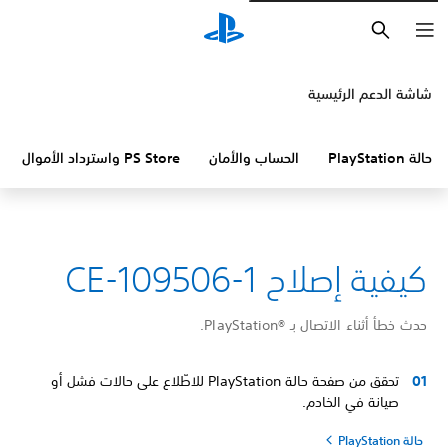
بحث
شاشة الدعم الرئيسية
حالة PlayStation
الحساب والأمان
PS Store واسترداد الأموال
كيفية إصلاح CE-109506-1
حدث خطأ أثناء الاتصال بـ PlayStation®‎.
تحقق من صفحة حالة PlayStation للاطّلاع على حالات فشل أو
صيانة في الخادم.
حالة PlayStation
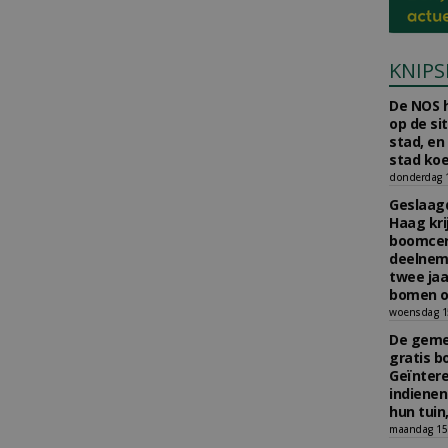
KNIPS
De NOS h
op de si
stad, en
stad koe
donderdag 16
Geslaagd
Haag kri
boomcer
deelneme
twee jaa
bomen o
woensdag 15
De gemee
gratis b
Geïnter
indiene
hun tuin,
maandag 15 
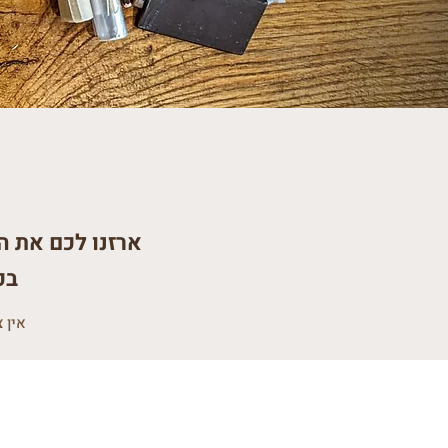
ארזנו לכם את ה
בכ
אין 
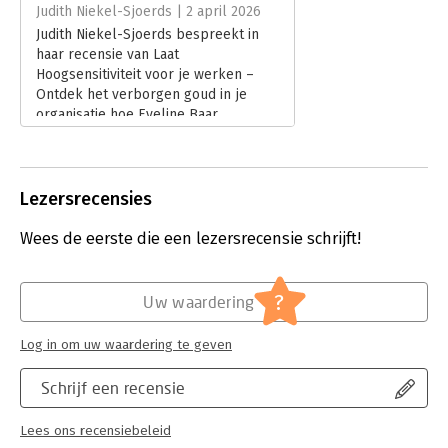
Hoofdrubriek:
Personeelsmanagement
,
Psychologie
Judith Niekel-Sjoerds | 2 april 2026
Judith Niekel-Sjoerds bespreekt in
haar recensie van Laat
Hoogsensitiviteit voor je werken –
Ontdek het verborgen goud in je
organisatie hoe Eveline Baar
hoogsensitiviteit positioneert als
kracht binnen organisaties. Ze laat
zien dat het boek vooral geschikt is
voor leidinggevenden die zich willen
Lezersrecensies
oriënteren op dit thema en
praktische handvatten zoeken.
Wees de eerste die een lezersrecensie schrijft!
Lees verder
?
Uw waardering
Log in om uw waardering te geven
Schrijf een recensie
Lees ons recensiebeleid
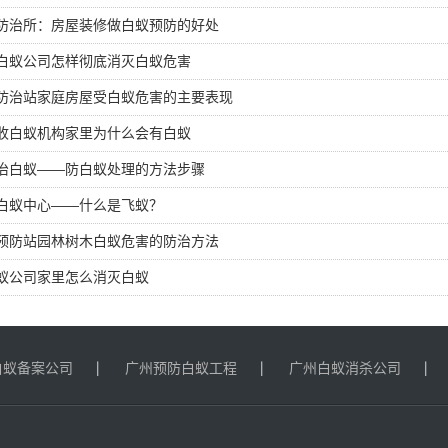
防治所：房屋装修做白蚁预防的好处
白蚁公司怎样彻底消灭白蚁危害
防治站家庭房屋受白蚁危害的主要表现
收白蚁机构家里为什么会有白蚁
治白蚁——防白蚁处理的方法步骤
白蚁中心——什么是飞蚁？
预防站园林树木白蚁危害的防治方法
蚁公司家里怎么消灭白蚁
白蚁备案公司
广州预防白蚁工程
广州白蚁消杀公司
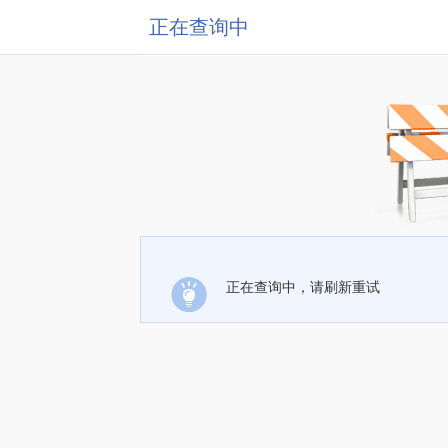
正在查询中
正在查询中，请刷新重试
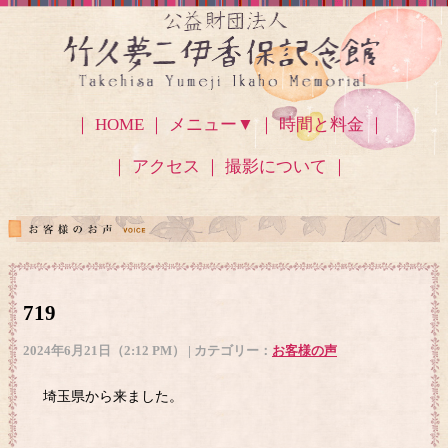
｜ HOME ｜
メニュー▼
｜ 時間と料金 ｜
｜ アクセス
｜ 撮影について ｜
719
2024年6月21日（2:12 PM） | カテゴリー：
お客様の声
埼玉県から来ました。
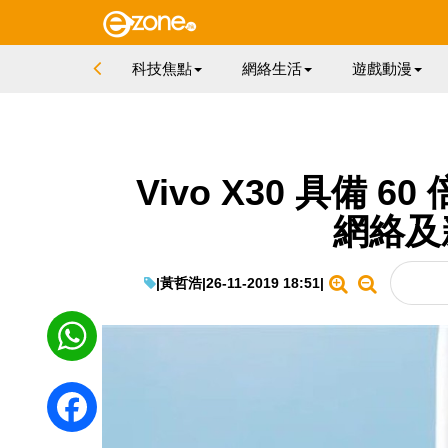
科技焦點
網絡生活
遊戲動漫
Vivo X30 具備 
網絡及
|
黃哲浩
|
26-11-2019 18:51
|
WhatsApp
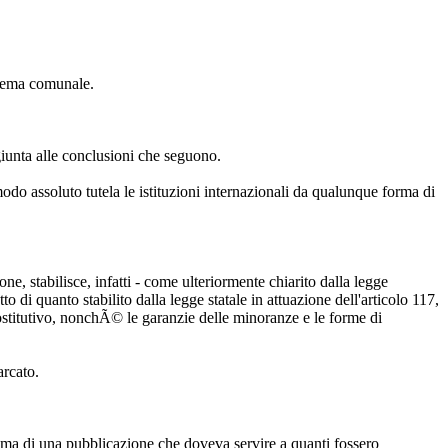
mblema comunale.
giunta alle conclusioni che seguono.
o assoluto tutela le istituzioni internazionali da qualunque forma di
ne, stabilisce, infatti - come ulteriormente chiarito dalla legge
o di quanto stabilito dalla legge statale in attuazione dell'articolo 117,
sostitutivo, nonchÃ© le garanzie delle minoranze e le forme di
arcato.
e ma di una pubblicazione che doveva servire a quanti fossero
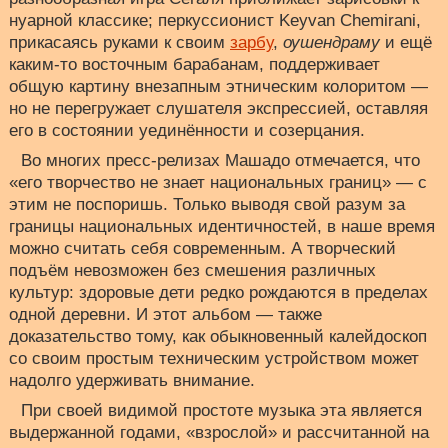
нуарной классике; перкуссионист Keyvan Chemirani,
прикасаясь руками к своим
зарбу
,
оушендраму
и ещё
каким-то восточным барабанам, поддерживает
общую картину внезапным этническим колоритом —
но не перегружает слушателя экспрессией, оставляя
его в состоянии уединённости и созерцания.
Во многих пресс-релизах Машадо отмечается, что
«его творчество не знает национальных границ» — с
этим не поспоришь. Только выводя свой разум за
границы национальных идентичностей, в наше время
можно считать себя современным. А творческий
подъём невозможен без смешения различных
культур: здоровые дети редко рождаются в пределах
одной деревни. И этот альбом — также
доказательство тому, как обыкновенный калейдоскоп
со своим простым техническим устройством может
надолго удерживать внимание.
При своей видимой простоте музыка эта является
выдержанной годами, «взрослой» и рассчитанной на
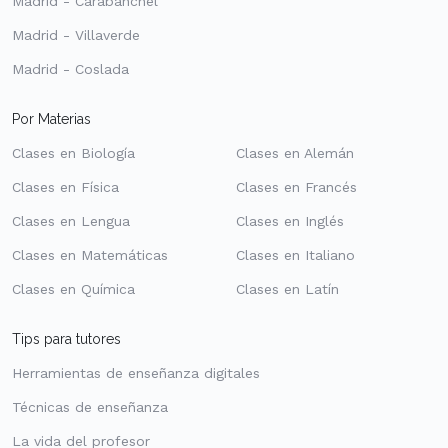
Madrid - Carabanchel
Madrid - Villaverde
Madrid - Coslada
Por Materias
Clases en Biología
Clases en Alemán
Clases en Física
Clases en Francés
Clases en Lengua
Clases en Inglés
Clases en Matemáticas
Clases en Italiano
Clases en Química
Clases en Latín
Tips para tutores
Herramientas de enseñanza digitales
Técnicas de enseñanza
La vida del profesor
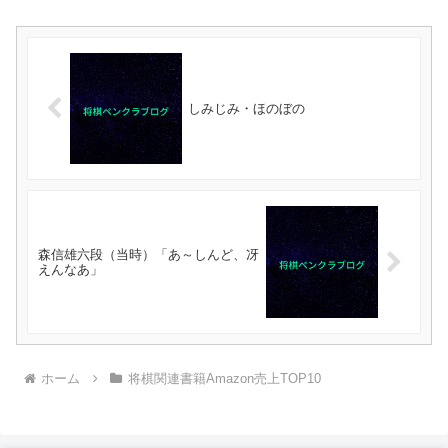
しみじみ・ほのぼの
森信雄六段（当時）「あ～しんど、冴
えんなあ」
ホーム
将棋関連書籍Amazon売上TOP10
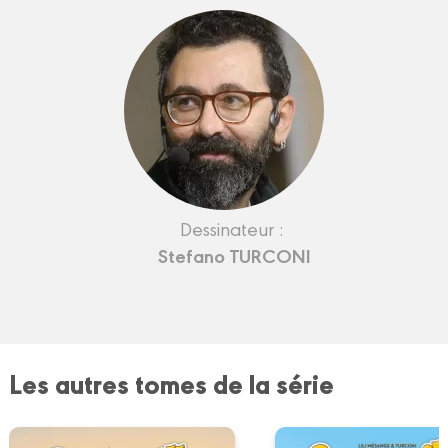
Dessinateur :
Stefano TURCONI
Les autres tomes de la série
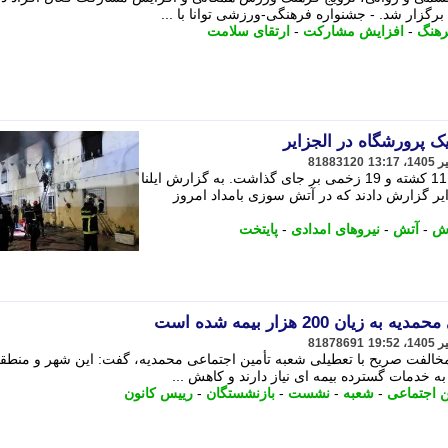
گزار شد. - جشنواره فرهنگی-ورزشی توانا با ...
هنگ
-
افزایش مشارکت
-
ارتقای سلامت
81883120
آتش سوزی در یک پرورشگاه در الجزایر 11 کشته و 19 زخمی بر جای گذاشت. به گزارش ایلنا
زایر گزارش دادند که در آتش سوزی بامداد امروز
ش
-
آتش
-
نیروهای امدادی
-
پایتخت
ن 200 هزار بیمه شده است
81878691
مخالفت صریح با تعطیلی شعبه تأمین اجتماعی محمدیه، گفت: این شهر و منطق
ن اجتماعی
-
شعبه
-
نشست
-
بازنشستگان
-
رییس کانون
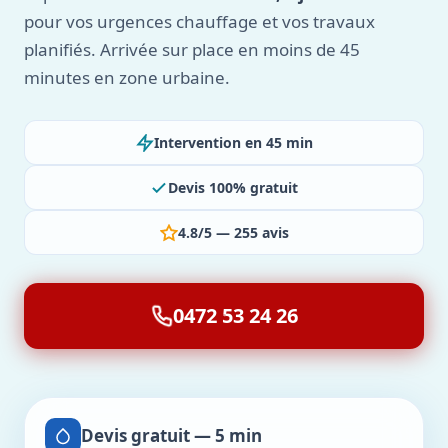
pour vos urgences chauffage et vos travaux
planifiés. Arrivée sur place en moins de 45
minutes en zone urbaine.
Intervention en 45 min
Devis 100% gratuit
4.8/5 — 255 avis
0472 53 24 26
Devis gratuit — 5 min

====

Description of the task:
Reproduce all entries above exactly, minus the images.

Final answer:
بحث
شاشة الدعم الرئيسية
حالة PlayStation
الحساب والأمان
PS Store واسترداد الأموال
كيفية إصلاح CE-109506-1
حدث خطأ أثناء الاتصال بـ PlayStation®‎.
تحقق من صفحة حالة PlayStation للاطّلاع على حالات فشل أو
صيانة في الخادم.
حالة PlayStation
KNIPS
De NOS h
op de si
stad, en
stad koe
donderdag 16
Geslaagd
Haag kri
boomcer
deelneme
twee jaa
bomen o
woensdag 15
De gemee
gratis b
Geïnter
indiene
hun tuin,
maandag 15 
ארזנו לכם את ה
בכ
אין 
Hoofdrubriek:
Personeelsmanagement
,
Psychologie
Judith Niekel-Sjoerds | 2 april 2026
Judith Niekel-Sjoerds bespreekt in
haar recensie van Laat
Hoogsensitiviteit voor je werken –
Ontdek het verborgen goud in je
organisatie hoe Eveline Baar
hoogsensitiviteit positioneert als
kracht binnen organisaties. Ze laat
zien dat het boek vooral geschikt is
voor leidinggevenden die zich willen
Lezersrecensies
oriënteren op dit thema en
praktische handvatten zoeken.
Wees de eerste die een lezersrecensie schrijft!
Lees verder
?
Uw waardering
Log in om uw waardering te geven
Schrijf een recensie
Lees ons recensiebeleid
防治所：房屋装修做白蚁预防的好处
白蚁公司怎样彻底消灭白蚁危害
防治站家庭房屋受白蚁危害的主要表现
收白蚁机构家里为什么会有白蚁
治白蚁——防白蚁处理的方法步骤
白蚁中心——什么是飞蚁？
预防站园林树木白蚁危害的防治方法
蚁公司家里怎么消灭白蚁
白蚁备案公司
广州预防白蚁工程
广州白蚁消杀公司
正在查询中
正在查询中，请刷新重试
｜ HOME ｜
メニュー▼
｜ 時間と料金 ｜
｜ アクセス
｜ 撮影について ｜
719
2024年6月21日（2:12 PM） | カテゴリー：
お客様の声
埼玉県から来ました。
科技焦點
網絡生活
遊戲動漫
Vivo X30 具備 
網絡及
|
黃哲浩
|
26-11-2019 18:51
|
WhatsApp
mblema comunale.
giunta alle conclusioni che seguono.
o assoluto tutela le istituzioni internazionali da qualunque forma di
ne, stabilisce, infatti - come ulteriormente chiarito dalla legge
o di quanto stabilito dalla legge statale in attuazione dell'articolo 117,
sostitutivo, nonchÃ© le garanzie delle minoranze e le forme di
arcato.
e ma di una pubblicazione che doveva servire a quanti fossero
нуарной классике; перкуссионист Keyvan Chemirani,
прикасаясь руками к своим
зарбу
,
оушендраму
и ещё
каким-то восточным барабанам, поддерживает
общую картину внезапным этническим колоритом —
но не перегружает слушателя экспрессией, оставляя
его в состоянии уединённости и созерцания.
Во многих пресс-релизах Машадо отмечается, что
«его творчество не знает национальных границ» — с
этим не поспоришь. Только выводя свой разум за
границы национальных идентичностей, в наше время
можно считать себя современным. А творческий
подъём невозможен без смешения различных
культур: здоровые дети редко рождаются в пределах
одной деревни. И этот альбом — также
доказательство тому, как обыкновенный калейдоскоп
со своим простым техническим устройством может
надолго удерживать внимание.
При своей видимой простоте музыка эта является
выдержанной годами, «взрослой» и рассчитанной на
Madrid - Carabanchel
Madrid - Villaverde
Madrid - Coslada
Por Materias
Clases en Biología
Clases en Alemán
Clases en Física
Clases en Francés
Clases en Lengua
Clases en Inglés
Clases en Matemáticas
Clases en Italiano
Clases en Química
Clases en Latín
Tips para tutores
Herramientas de enseñanza digitales
Técnicas de enseñanza
La vida del profesor
しみじみ・ほのぼの
森信雄六段（当時）「あ～しんど、冴
えんなあ」
ホーム
将棋関連書籍Amazon売上TOP10
Dessinateur :
Stefano TURCONI
Les autres tomes de la série
گزار شد. - جشنواره فرهنگی-ورزشی توانا با ...
هنگ
-
افزایش مشارکت
-
ارتقای سلامت
81883120
آتش سوزی در یک پرورشگاه در الجزایر 11 کشته و 19 زخمی بر جای گذاشت. به گزارش ایلنا
زایر گزارش دادند که در آتش سوزی بامداد امروز
ش
-
آتش
-
نیروهای امدادی
-
پایتخت
ن 200 هزار بیمه شده است
81878691
مخالفت صریح با تعطیلی شعبه تأمین اجتماعی محمدیه، گفت: این شهر و منطق
ن اجتماعی
-
شعبه
-
نشست
-
بازنشستگان
-
رییس کانون
pour vos urgences chauffage et vos travaux
planifiés. Arrivée sur place en moins de 45
minutes en zone urbaine.
Intervention en 45 min
Devis 100% gratuit
4.8/5 — 255 avis
0472 53 24 26
Devis gratuit — 5 min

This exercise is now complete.